Un fou ? Oui, sur ma parole, un fou en jaquette bigarrée ! D’où sors-tu, et que cherches-tu en ce pays, mon pauvre fou ?

TOUCHARD.

Ne m’appelez fou que quand j’aurai épousé la fortune, car c’est une femme ingrate ; mais appelez-moi sot, trois fois sot d’être venu courtiser la misère, car c’est une fille maussade. (Il cherche à prendre un fruit à Audrey, qui passe près du duc.) C’est donc là cette fameuse forêt des Ardennes ?

AMIENS.

Est-ce donc par hasard que tu t’y trouves ?

TOUCHARD, guignant les mets qui passent près de lui.

Non ; et c’est d’autant plus sot à moi de m’y trouver !

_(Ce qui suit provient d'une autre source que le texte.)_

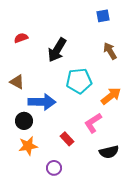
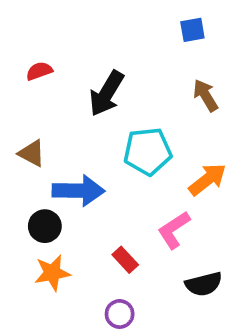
purple circle: (54, 168) -> (120, 314), moved

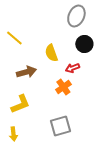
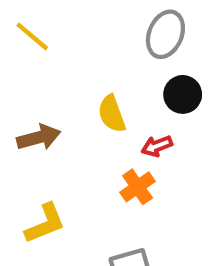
yellow line: (14, 38) -> (32, 36), moved
brown arrow: (26, 72) -> (39, 137), moved

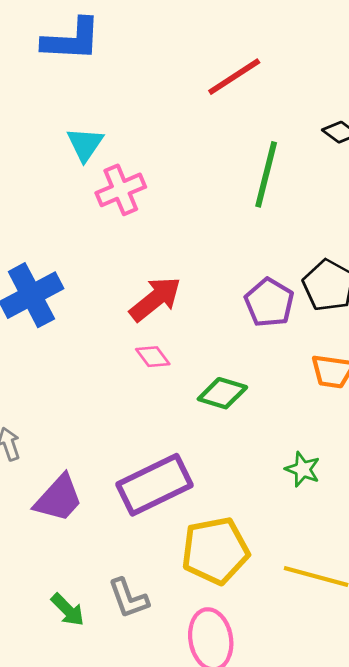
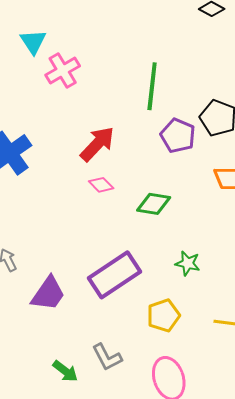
green line: (266, 174) -> (152, 86), moved
green star: (303, 469) -> (188, 263), moved
yellow pentagon: (215, 551) -> (163, 315), size x0.7

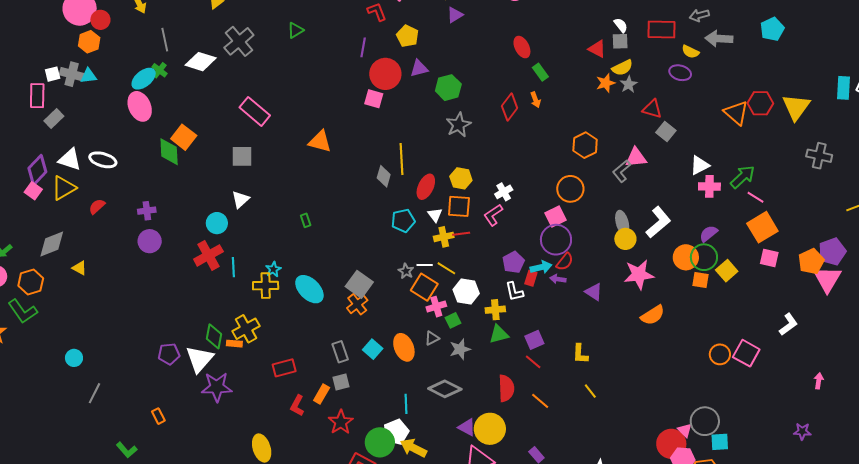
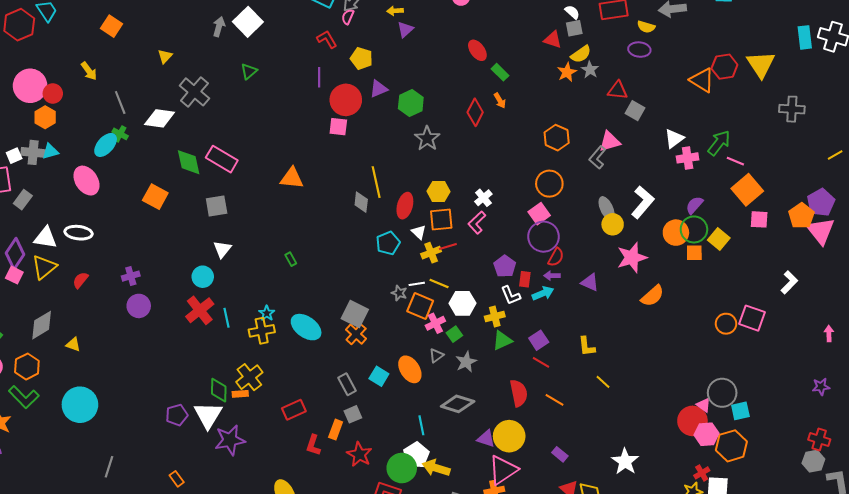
pink ellipse: (140, 106) -> (86, 181), moved
green diamond: (169, 152) -> (189, 162), moved
cyan arrow: (541, 267) -> (543, 293), moved
cyan circle: (74, 358) -> (80, 405), moved, size x2.0

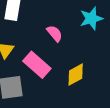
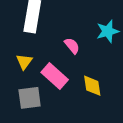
yellow diamond: (76, 75) -> (92, 86), turned -70

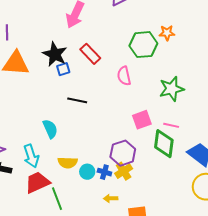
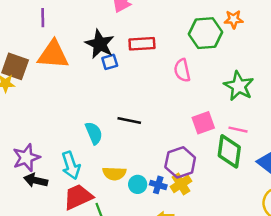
red rectangle: (90, 54) -> (142, 44), turned -50
green star: (172, 89) -> (239, 86), turned -30
black line: (77, 100) -> (129, 120), moved

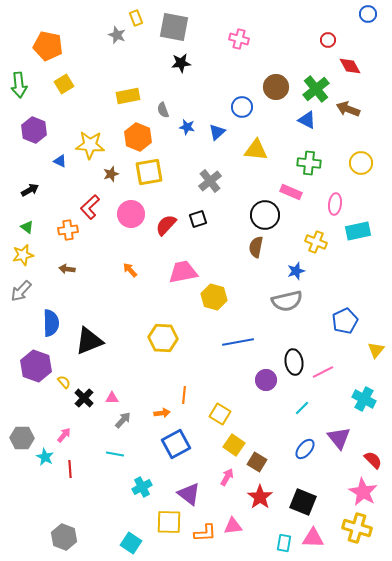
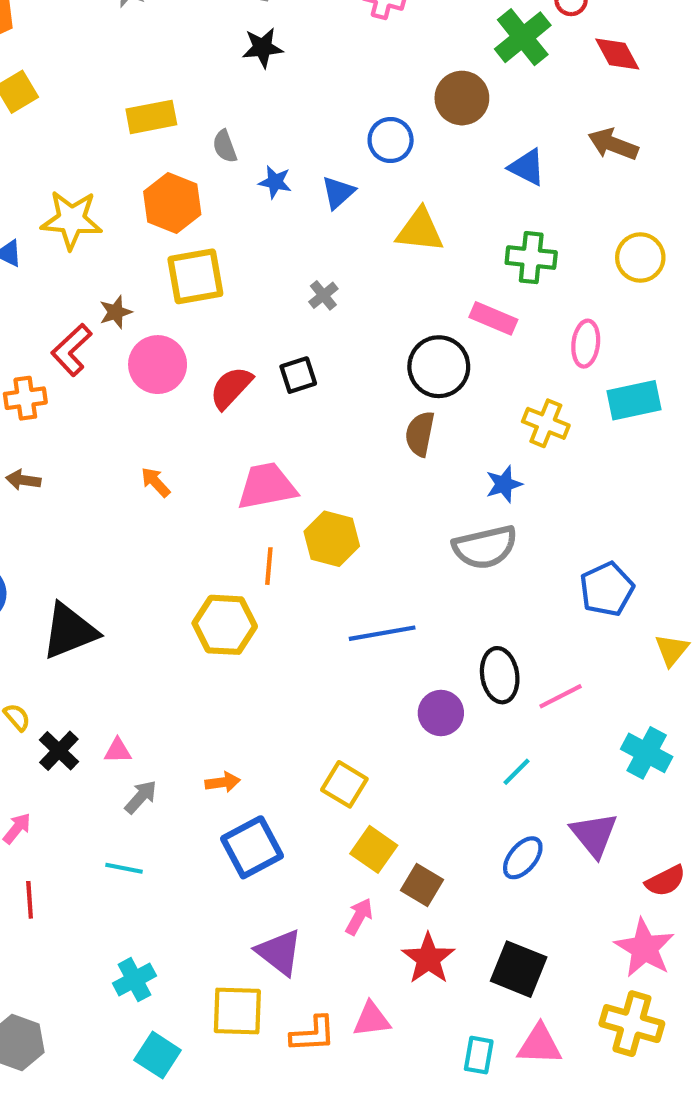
green cross: (316, 89) -> (523, 37), moved
brown star: (111, 174) -> (116, 312), moved
gray cross: (210, 181) -> (323, 295), size x0.6
orange line: (184, 395) -> (269, 566), moved
red semicircle: (373, 460) -> (665, 881), turned 108
cyan cross: (142, 487) -> (134, 980), moved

Il prend un fruit à la dérobée dans la corbeille d’Audrey, qui le regarde ébahie.
LE DUC.

Demande ce que tu veux, mon ami !

TOUCHARD.

Ne faites pas attention. Je prends cette pomme pour philosopher sur le destin de l’homme. Ce fruit n’est-il pas son image ?

LE DUC, assis.

Voyons ta philosophie !

TOUCHARD.

Que faisait cette pomme sur son arbre, et que va-t-elle devenir si je ne la mange ? (il mord dans la pomme.) C’est ainsi que, d’heure en heure, nous mûrissons, mûrissons ; et puis, d’heure en heure, nous pourrissons, pourrissons, jusqu’à ce que la mort nous croque et que la terre nous avale.

LE DUC.

Voilà un fou sentencieux ! Êtes-vous tous maintenant de cette humeur-là ?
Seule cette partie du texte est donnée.